In his twenties, Chapin recalls, his definition of a successful life was that he should become a celebrated novelist, on a par with David Foster Wallace. When that didn’t happen—when his perfectionistic fantasies ran up against his real-world limitations—he found it unexpectedly liberating. The failure he’d told himself he couldn’t possibly allow to occur had, in fact, occurred, and it hadn’t destroyed him. Now he was free to be the writer he actually could be. When this sort of confrontation with limitation takes place, Chapin writes, “a precious state of being can dawn. . . . You’re not seeing the landscape around you as something that needs to transform. You’re just seeing it as the scrapyard it is. And then you can look around yourself and say, OK, what is actually here, when I’m not telling myself constant lies about what it’s going to be one day?”
When there is nothing left, the way opens. Only when you can sit still in the ruins of all you had lived for, and see what is actually there, can you begin to wake up at last.
The promise of the end of suffering is the hook that we grab on to, and for a long time after we’ve begun to practice we try to maintain our personal fantasy of what exactly that end of suffering is going to look like. But it doesn’t end up looking like what we expect—or what we want.

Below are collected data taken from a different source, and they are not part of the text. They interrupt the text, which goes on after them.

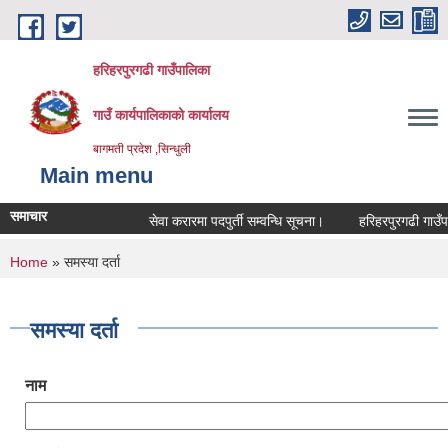
Skip to main content
हरिहरपुरगढी गाउँपालिका
गाउँ कार्यपालिकाको कार्यालय
बागमती प्रदेश ,सिन्धुली
Main menu
समाचार
सेवा करारमा पदपुर्ती सम्वन्धि सूचना।
हरिहरपुरगढी गाउँपाल
You are here
Home
» समस्या दर्ता
समस्या दर्ता
नाम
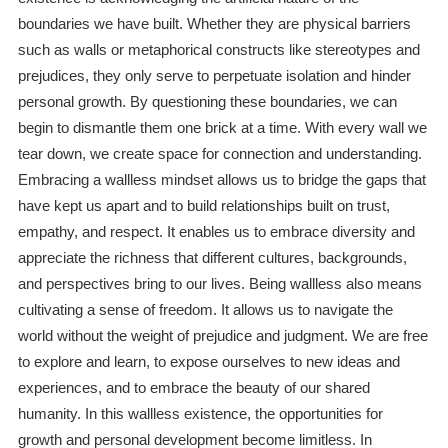
boundaries we have built. Whether they are physical barriers
such as walls or metaphorical constructs like stereotypes and
prejudices, they only serve to perpetuate isolation and hinder
personal growth. By questioning these boundaries, we can
begin to dismantle them one brick at a time. With every wall we
tear down, we create space for connection and understanding.
Embracing a wallless mindset allows us to bridge the gaps that
have kept us apart and to build relationships built on trust,
empathy, and respect. It enables us to embrace diversity and
appreciate the richness that different cultures, backgrounds,
and perspectives bring to our lives. Being wallless also means
cultivating a sense of freedom. It allows us to navigate the
world without the weight of prejudice and judgment. We are free
to explore and learn, to expose ourselves to new ideas and
experiences, and to embrace the beauty of our shared
humanity. In this wallless existence, the opportunities for
growth and personal development become limitless. In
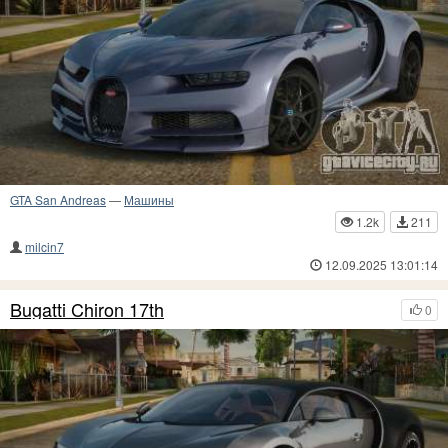
GTA San Andreas
—
Машины
1.2k
211
milcin7
12.09.2025 13:01:14
Bugatti Chiron 17th
0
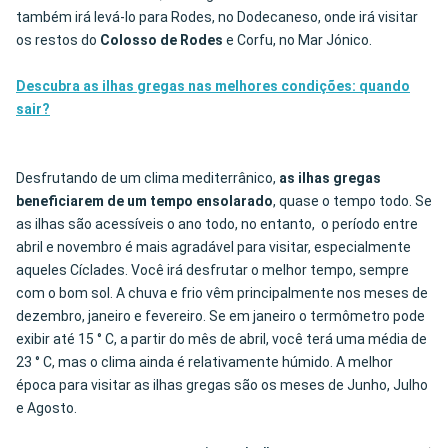
também irá levá-lo para Rodes, no Dodecaneso, onde irá visitar
os restos do
Colosso de Rodes
e Corfu, no Mar Jónico.
Descubra as ilhas gregas nas melhores condições: quando
sair?
Desfrutando de um clima mediterrânico,
as ilhas gregas
beneficiarem de um tempo ensolarado
, quase o tempo todo. Se
as ilhas são acessíveis o ano todo, no entanto, o período entre
abril e novembro é mais agradável para visitar, especialmente
aqueles Cíclades. Você irá desfrutar o melhor tempo, sempre
com o bom sol. A chuva e frio vêm principalmente nos meses de
dezembro, janeiro e fevereiro. Se em janeiro o termômetro pode
exibir até 15 ° C, a partir do mês de abril, você terá uma média de
23 ° C, mas o clima ainda é relativamente húmido. A melhor
época para visitar as ilhas gregas são os meses de Junho, Julho
e Agosto.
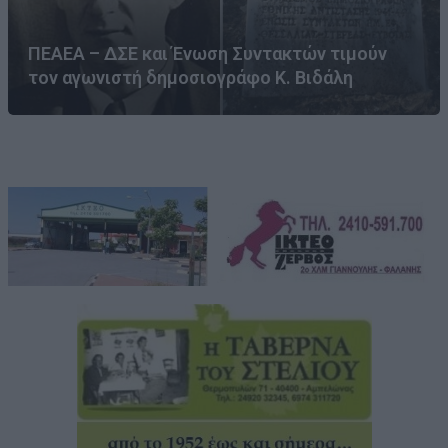
ΠΕΑΕΑ – ΔΣΕ και Ένωση Συντακτών τιμούν
τον αγωνιστή δημοσιογράφο Κ. Βιδάλη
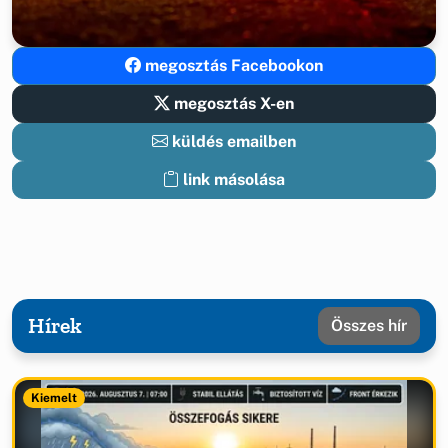
megosztás Facebookon
megosztás X-en
küldés emailben
link másolása
Hírek
Összes hír
Kiemelt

Barry Magid, Ending the Pursuit of Happiness: A Zen Guide
All this sounds like very bad news, but in truth it is the best news possible. When what is not is gone, when our hopes and our fears turn out to be the same thing in the end, then we can see that what is is, in Thomas Merton’s words, the “little point of nothingness and of absolute poverty” that is iness itself, the open ground. And that, perhaps, is why we practice.